*** Opening Extracted data ***

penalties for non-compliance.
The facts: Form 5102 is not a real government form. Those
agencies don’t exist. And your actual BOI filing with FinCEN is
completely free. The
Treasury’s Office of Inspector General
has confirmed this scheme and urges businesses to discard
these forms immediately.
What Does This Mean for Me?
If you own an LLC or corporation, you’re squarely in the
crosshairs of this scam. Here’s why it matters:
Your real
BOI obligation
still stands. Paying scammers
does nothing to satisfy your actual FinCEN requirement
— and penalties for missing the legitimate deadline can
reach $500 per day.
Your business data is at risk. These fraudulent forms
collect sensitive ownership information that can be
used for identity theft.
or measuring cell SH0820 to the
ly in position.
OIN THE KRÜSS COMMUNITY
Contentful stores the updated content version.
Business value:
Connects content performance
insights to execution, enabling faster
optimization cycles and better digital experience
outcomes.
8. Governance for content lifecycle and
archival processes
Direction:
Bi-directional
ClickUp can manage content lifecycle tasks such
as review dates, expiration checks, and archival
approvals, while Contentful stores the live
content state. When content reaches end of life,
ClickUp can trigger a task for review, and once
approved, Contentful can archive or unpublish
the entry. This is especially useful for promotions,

*** Closing Extracted data ***
*** Opening Extracted data ***

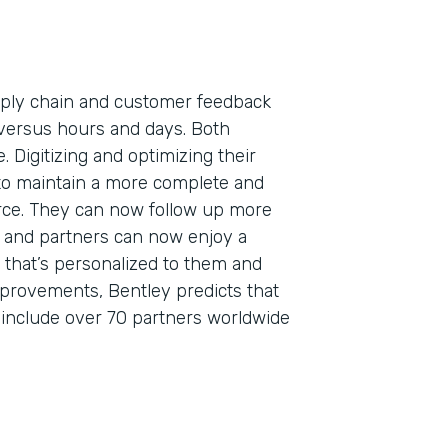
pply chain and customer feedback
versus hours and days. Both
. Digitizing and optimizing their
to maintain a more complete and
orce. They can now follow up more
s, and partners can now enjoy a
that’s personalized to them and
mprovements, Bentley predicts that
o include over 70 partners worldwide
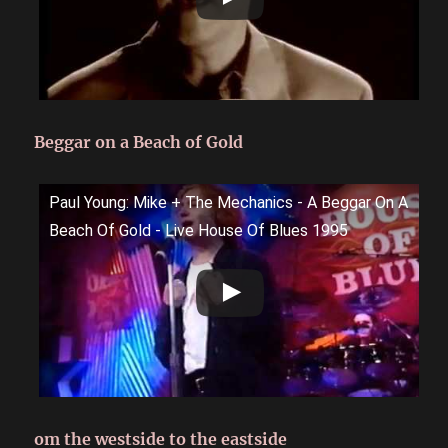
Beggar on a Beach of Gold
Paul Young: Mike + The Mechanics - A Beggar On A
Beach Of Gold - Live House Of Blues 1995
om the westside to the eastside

*** Closing Extracted data ***

Your instructions: Total the lines in the records above that contain the string "FinCEN". Write only that total.

Task answer: 2